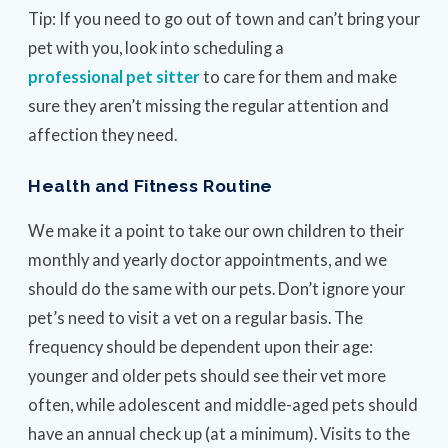
Tip: If you need to go out of town and can’t bring your
pet with you, look into scheduling a
professional pet sitter
to care for them and make
sure they aren’t missing the regular attention and
affection they need.
Health and Fitness Routine
We make it a point to take our own children to their
monthly and yearly doctor appointments, and we
should do the same with our pets. Don’t ignore your
pet’s need to visit a vet on a regular basis. The
frequency should be dependent upon their age:
younger and older pets should see their vet more
often, while adolescent and middle-aged pets should
have an annual check up (at a minimum). Visits to the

**Description of the task**: Nothing but the lines from the one that contains "to care for them and make" through the end of the data above should appear, each reproduced exactly.

**Exercise output**:
to care for them and make
sure they aren’t missing the regular attention and
affection they need.
Health and Fitness Routine
We make it a point to take our own children to their
monthly and yearly doctor appointments, and we
should do the same with our pets. Don’t ignore your
pet’s need to visit a vet on a regular basis. The
frequency should be dependent upon their age:
younger and older pets should see their vet more
often, while adolescent and middle-aged pets should
have an annual check up (at a minimum). Visits to the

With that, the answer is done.